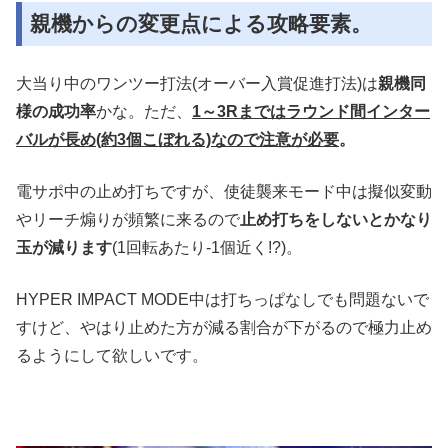
親機からの変更点による攻略要素。
大当り中のワンツー打法(オーバー入賞促進打法)は
親機同
様の成功率
かな。ただ、
1～3Rまではラウンド間インター
バルが長め(約3個こぼれる)なので注意が必要
。
電サポ中の止め打ちですが、使徒襲来モード中は擬似変動
やリーチ煽りが頻繁に来るので
止め打ちをしないとかなり
玉が減ります
(1回転あたり-1個近く!?)。
HYPER IMPACT MODE中は打ちっぱなしでも問題ないで
すけど、やはり止めた方が減る割合が下がるので極力止め
るようにして欲しいです。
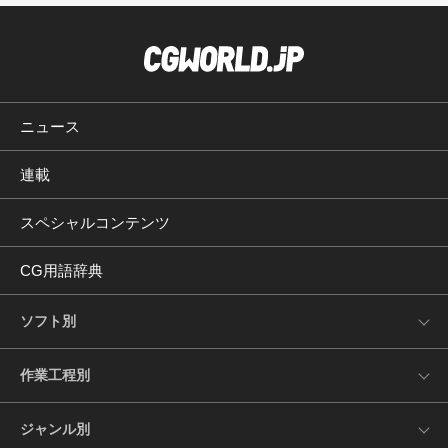
ニュース
連載
スペシャルコンテンツ
CG用語辞典
ソフト別
作業工程別
ジャンル別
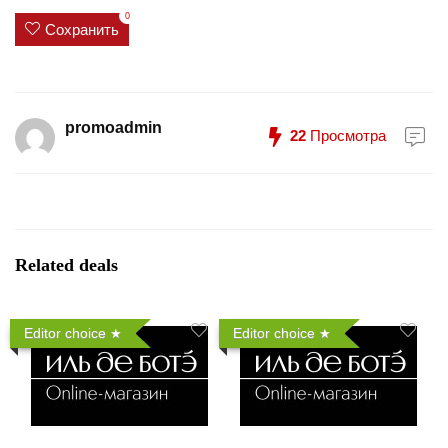
0
Сохранить
promoadmin
22
Просмотра
Related deals
Editor choice
Editor choice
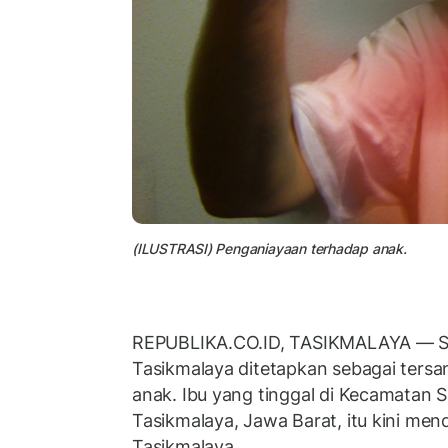
(ILUSTRASI) Penganiayaan terhadap anak.
REPUBLIKA.CO.ID, TASIKMALAYA — Se
Tasikmalaya ditetapkan sebagai ters
anak. Ibu yang tinggal di Kecamatan 
Tasikmalaya, Jawa Barat, itu kini men
Tasikmalaya.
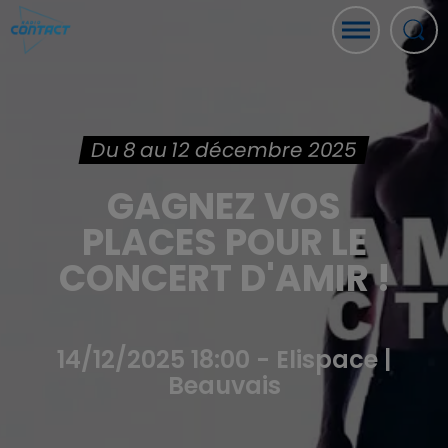
Du 8 au 12 décembre 2025
GAGNEZ VOS
PLACES POUR LE
CONCERT D'AMIR !
14/12/2025 18:00 - Elispace |
Beauvais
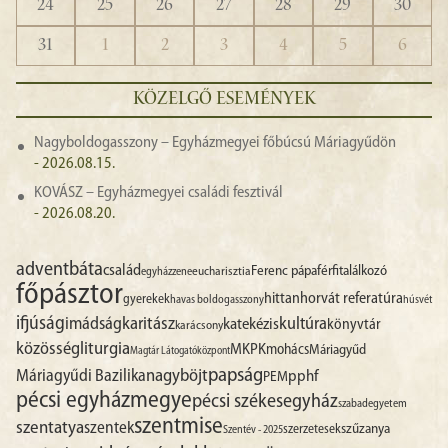
24
25
26
27
28
29
30
31
1
2
3
4
5
6
KÖZELGŐ ESEMÉNYEK
Nagyboldogasszony – Egyházmegyei főbúcsú Máriagyűdön
- 2026.08.15.
KOVÁSZ – Egyházmegyei családi fesztivál
- 2026.08.20.
advent
báta
család
Ferenc pápa
férfitalálkozó
egyházzene
eucharisztia
főpásztor
hittan
horvát referatúra
gyerekek
havas boldogasszony
húsvét
ifjúság
imádság
karitász
kultúra
katekézis
könyvtár
karácsony
liturgia
közösség
MKPK
mohács
Máriagyűd
Magtár Látogatóközpont
papság
nagyböjt
Máriagyűdi Bazilika
pphf
PEM
pécsi egyházmegye
pécsi székesegyház
szabadegyetem
szentmise
szentatya
szentek
szűzanya
szerzetesek
Szentév - 2025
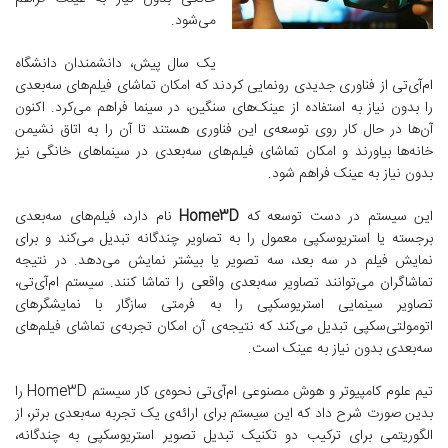
می‌شود.
یک سال پیش، دانشمندان دانشگاه
ام‌آی‌تی از فناوری جدیدی رونمایی کردند که امکان تماشای فیلم‌های سه‌بعدی
را بدون نیاز به استفاده از عینک‌های سنگین، در سینما فراهم می‌کرد. اکنون
آن‌ها در حال کار روی توسعه‌ی این فناوری هستند تا آن را به اتاق نشیمن
خانه‌ها بیاورند و امکان تماشای فیلم‌های سه‌بعدی در سینماهای خانگی نیز
بدون نیاز به عینک فراهم شود.
این سیستم در دست توسعه که
Home3D
نام دارد، فیلم‌های سه‌بعدی
برجسته یا استریوسکپی معمول را به تصاویر چندگانه تبدیل می‌کند و برای
نمایش فیلم در سه بعد، سه تصویر یا بیشتر نمایش می‌دهد. در نتیجه
تماشاگران می‌توانند تصاویر سه‌بعدی واقعی را تماشا کنند. سیستم ام‌آی‌تی،
تصاویر سینمایی استریوسکپی را به فرمتی سازگار با نمایشگرهای
اتومولتی‌سکپی تبدیل می‌کند که نتیجه‌ی آن امکان تجربه‌ی تماشای فیلم‌های
سه‌بعدی بدون نیاز به عینک است.
تیم علوم کامپیوتر و هوش مصنوعی ام‌آی‌تی نحوه‌ی کار سیستم Home3D را
بدین صورت شرح داد که این سیستم برای ارائه‌ی یک تجربه سه‌بعدی برتر، از
الگوریتمی برای ترکیب دو تکنیک تبدیل تصویر استریوسکپی به چندگانه،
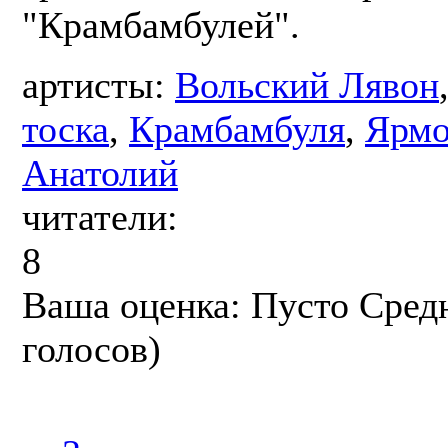
"Крамбамбулей".
артисты:
Вольский Лявон
тоска
,
Крамбамбуля
,
Ярмо
Анатолий
читатели:
8
Ваша оценка:
Пусто
Сред
голосов)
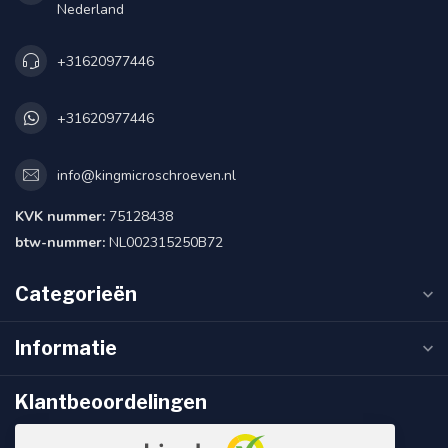
Nederland
+31620977446
+31620977446
info@kingmicroschroeven.nl
KVK nummer:
75128438
btw-nummer:
NL002315250B72
Categorieën
Informatie
Klantbeoordelingen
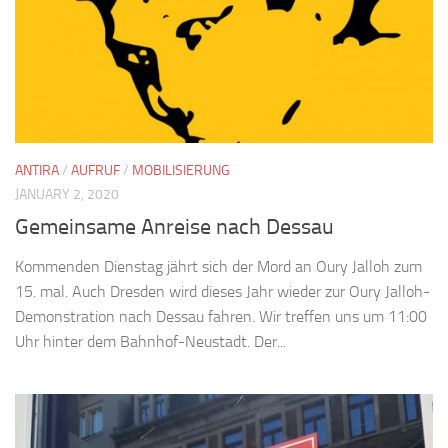
ANTIRA
/
AUFRUF
/
MOBILISIERUNG
JANUARY 2, 2020
Gemeinsame Anreise nach Dessau
Kommenden Dienstag jährt sich der Mord an Oury Jalloh zum
15. mal. Auch Dresden wird dieses Jahr wieder zur Oury Jalloh-
Demonstration nach Dessau fahren. Wir treffen uns um 11:00
Uhr hinter dem Bahnhof-Neustadt. Der...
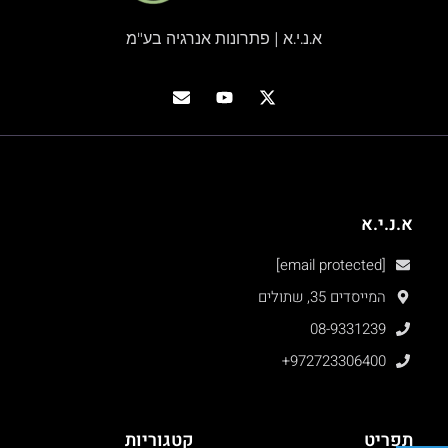
א.נ.י.א | פתרונות אנרגיה בע"מ
א.נ.י.א
[email protected]
המייסדים 35, שתולים
08-9331239
+972723306400
תפריט
קטגוריות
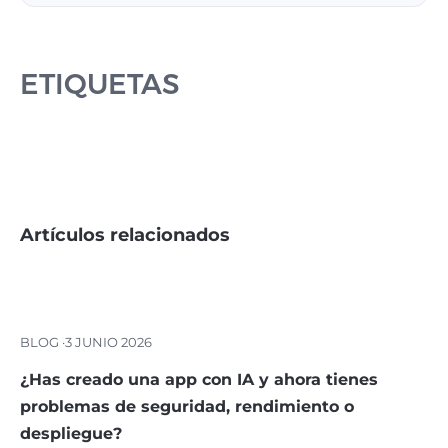
ETIQUETAS
Artículos relacionados
BLOG ·
3 JUNIO 2026
¿Has creado una app con IA y ahora tienes
problemas de seguridad, rendimiento o
despliegue?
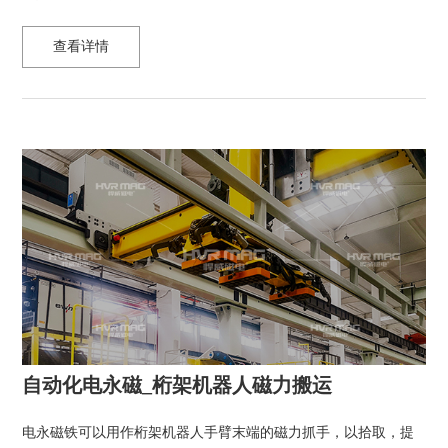
查看详情
自动化电永磁_桁架机器人磁力搬运
电永磁铁可以用作桁架机器人手臂末端的磁力抓手，以拾取，提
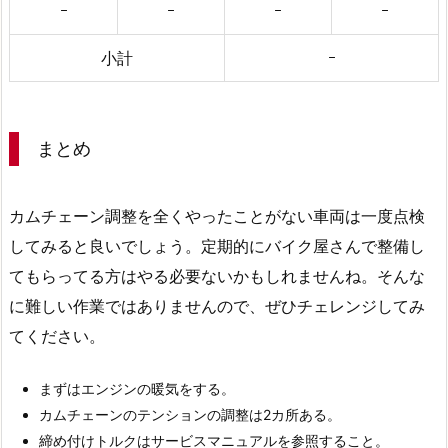
ｰ
ｰ
ｰ
ｰ
小計
ｰ
まとめ
カムチェーン調整を全くやったことがない車両は一度点検
してみると良いでしょう。定期的にバイク屋さんで整備し
てもらってる方はやる必要ないかもしれませんね。そんな
に難しい作業ではありませんので、ぜひチェレンジしてみ
てください。
まずはエンジンの暖気をする。
カムチェーンのテンションの調整は2カ所ある。
締め付けトルクはサービスマニュアルを参照すること。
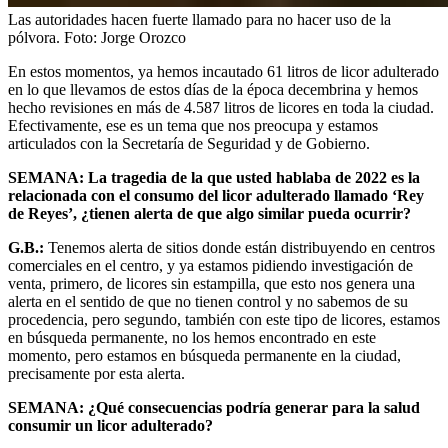
Las autoridades hacen fuerte llamado para no hacer uso de la
pólvora.
Foto:
Jorge Orozco
En estos momentos, ya hemos incautado 61 litros de licor adulterado
en lo que llevamos de estos días de la época decembrina y hemos
hecho revisiones en más de 4.587 litros de licores en toda la ciudad.
Efectivamente, ese es un tema que nos preocupa y estamos
articulados con la Secretaría de Seguridad y de Gobierno.
SEMANA: La tragedia de la que usted hablaba de 2022 es la
relacionada con el consumo del licor adulterado llamado ‘Rey
de Reyes’, ¿tienen alerta de que algo similar pueda ocurrir?
G.B.:
Tenemos alerta de sitios donde están distribuyendo en centros
comerciales en el centro, y ya estamos pidiendo investigación de
venta, primero, de licores sin estampilla, que esto nos genera una
alerta en el sentido de que no tienen control y no sabemos de su
procedencia, pero segundo, también con este tipo de licores, estamos
en búsqueda permanente, no los hemos encontrado en este
momento, pero estamos en búsqueda permanente en la ciudad,
precisamente por esta alerta.
SEMANA: ¿Qué consecuencias podría generar para la salud
consumir un licor adulterado?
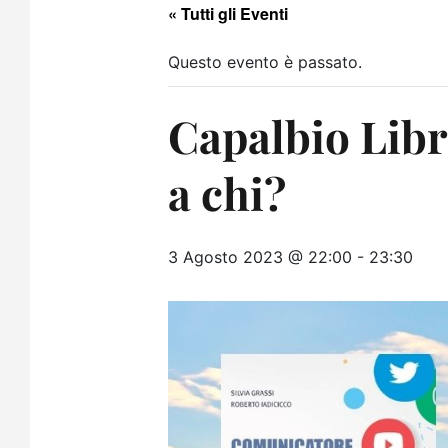
« Tutti gli Eventi
Questo evento è passato.
Capalbio Libr
a chi?
3 Agosto 2023 @ 22:00
-
23:30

#####

• [Required action]
When you print the entries, keep every line exactly as it is and drop the pictures.

• [Reply]
親機からの変更点による攻略要素。
大当り中のワンツー打法(オーバー入賞促進打法)は
親機同
様の成功率
かな。ただ、
1～3Rまではラウンド間インター
バルが長め(約3個こぼれる)なので注意が必要
。
電サポ中の止め打ちですが、使徒襲来モード中は擬似変動
やリーチ煽りが頻繁に来るので
止め打ちをしないとかなり
玉が減ります
(1回転あたり-1個近く!?)。
HYPER IMPACT MODE中は打ちっぱなしでも問題ないで
すけど、やはり止めた方が減る割合が下がるので極力止め
るようにして欲しいです。
ニュース
連載
スペシャルコンテンツ
CG用語辞典
ソフト別
作業工程別
ジャンル別
0
Сохранить
promoadmin
22
Просмотра
Related deals
Editor choice
Editor choice
(ILUSTRASI) Penganiayaan terhadap anak.
REPUBLIKA.CO.ID, TASIKMALAYA — Se
Tasikmalaya ditetapkan sebagai ters
anak. Ibu yang tinggal di Kecamatan 
Tasikmalaya, Jawa Barat, itu kini men
Tasikmalaya.
Du 8 au 12 décembre 2025
GAGNEZ VOS
PLACES POUR LE
CONCERT D'AMIR !
14/12/2025 18:00 - Elispace |
Beauvais
24
25
26
27
28
29
30
31
1
2
3
4
5
6
KÖZELGŐ ESEMÉNYEK
Nagyboldogasszony – Egyházmegyei főbúcsú Máriagyűdön
- 2026.08.15.
KOVÁSZ – Egyházmegyei családi fesztivál
- 2026.08.20.
advent
báta
család
Ferenc pápa
férfitalálkozó
egyházzene
eucharisztia
főpásztor
hittan
horvát referatúra
gyerekek
havas boldogasszony
húsvét
ifjúság
imádság
karitász
kultúra
katekézis
könyvtár
karácsony
liturgia
közösség
MKPK
mohács
Máriagyűd
Magtár Látogatóközpont
papság
nagyböjt
Máriagyűdi Bazilika
pphf
PEM
pécsi egyházmegye
pécsi székesegyház
szabadegyetem
szentmise
szentatya
szentek
szűzanya
szerzetesek
Szentév - 2025
می‌شود.
یک سال پیش، دانشمندان دانشگاه
ام‌آی‌تی از فناوری جدیدی رونمایی کردند که امکان تماشای فیلم‌های سه‌بعدی
را بدون نیاز به استفاده از عینک‌های سنگین، در سینما فراهم می‌کرد. اکنون
آن‌ها در حال کار روی توسعه‌ی این فناوری هستند تا آن را به اتاق نشیمن
خانه‌ها بیاورند و امکان تماشای فیلم‌های سه‌بعدی در سینماهای خانگی نیز
بدون نیاز به عینک فراهم شود.
این سیستم در دست توسعه که
Home3D
نام دارد، فیلم‌های سه‌بعدی
برجسته یا استریوسکپی معمول را به تصاویر چندگانه تبدیل می‌کند و برای
نمایش فیلم در سه بعد، سه تصویر یا بیشتر نمایش می‌دهد. در نتیجه
تماشاگران می‌توانند تصاویر سه‌بعدی واقعی را تماشا کنند. سیستم ام‌آی‌تی،
تصاویر سینمایی استریوسکپی را به فرمتی سازگار با نمایشگرهای
اتومولتی‌سکپی تبدیل می‌کند که نتیجه‌ی آن امکان تجربه‌ی تماشای فیلم‌های
سه‌بعدی بدون نیاز به عینک است.
تیم علوم کامپیوتر و هوش مصنوعی ام‌آی‌تی نحوه‌ی کار سیستم Home3D را
بدین صورت شرح داد که این سیستم برای ارائه‌ی یک تجربه سه‌بعدی برتر، از
الگوریتمی برای ترکیب دو تکنیک تبدیل تصویر استریوسکپی به چندگانه،
"Крамбамбулей".
артисты:
Вольский Лявон
тоска
,
Крамбамбуля
,
Ярмо
Анатолий
читатели:
8
Ваша оценка:
Пусто
Сред
голосов)
Nederland
+31620977446
+31620977446
info@kingmicroschroeven.nl
KVK nummer:
75128438
btw-nummer:
NL002315250B72
Categorieën
Informatie
Klantbeoordelingen
ANTIRA
/
AUFRUF
/
MOBILISIERUNG
JANUARY 2, 2020
Gemeinsame Anreise nach Dessau
Kommenden Dienstag jährt sich der Mord an Oury Jalloh zum
15. mal. Auch Dresden wird dieses Jahr wieder zur Oury Jalloh-
Demonstration nach Dessau fahren. Wir treffen uns um 11:00
Uhr hinter dem Bahnhof-Neustadt. Der...
א.נ.י.א | פתרונות אנרגיה בע"מ
א.נ.י.א
[email protected]
המייסדים 35, שתולים
08-9331239
+972723306400
תפריט
קטגוריות
ETIQUETAS
Artículos relacionados
BLOG ·
3 JUNIO 2026
¿Has creado una app con IA y ahora tienes
problemas de seguridad, rendimiento o
despliegue?
查看详情
自动化电永磁_桁架机器人磁力搬运
电永磁铁可以用作桁架机器人手臂末端的磁力抓手，以拾取，提
ｰ
ｰ
ｰ
ｰ
小計
ｰ
まとめ
カムチェーン調整を全くやったことがない車両は一度点検
してみると良いでしょう。定期的にバイク屋さんで整備し
てもらってる方はやる必要ないかもしれませんね。そんな
に難しい作業ではありませんので、ぜひチェレンジしてみ
てください。
まずはエンジンの暖気をする。
カムチェーンのテンションの調整は2カ所ある。
締め付けトルクはサービスマニュアルを参照すること。
Las autoridades hacen fuerte llamado para no hacer uso de la
pólvora.
Foto:
Jorge Orozco
En estos momentos, ya hemos incautado 61 litros de licor adulterado
en lo que llevamos de estos días de la época decembrina y hemos
hecho revisiones en más de 4.587 litros de licores en toda la ciudad.
Efectivamente, ese es un tema que nos preocupa y estamos
articulados con la Secretaría de Seguridad y de Gobierno.
SEMANA: La tragedia de la que usted hablaba de 2022 es la
relacionada con el consumo del licor adulterado llamado ‘Rey
de Reyes’, ¿tienen alerta de que algo similar pueda ocurrir?
G.B.:
Tenemos alerta de sitios donde están distribuyendo en centros
comerciales en el centro, y ya estamos pidiendo investigación de
venta, primero, de licores sin estampilla, que esto nos genera una
alerta en el sentido de que no tienen control y no sabemos de su
procedencia, pero segundo, también con este tipo de licores, estamos
en búsqueda permanente, no los hemos encontrado en este
momento, pero estamos en búsqueda permanente en la ciudad,
precisamente por esta alerta.
SEMANA: ¿Qué consecuencias podría generar para la salud
consumir un licor adulterado?
« Tutti gli Eventi
Questo evento è passato.
Capalbio Libr
a chi?
3 Agosto 2023 @ 22:00
-
23:30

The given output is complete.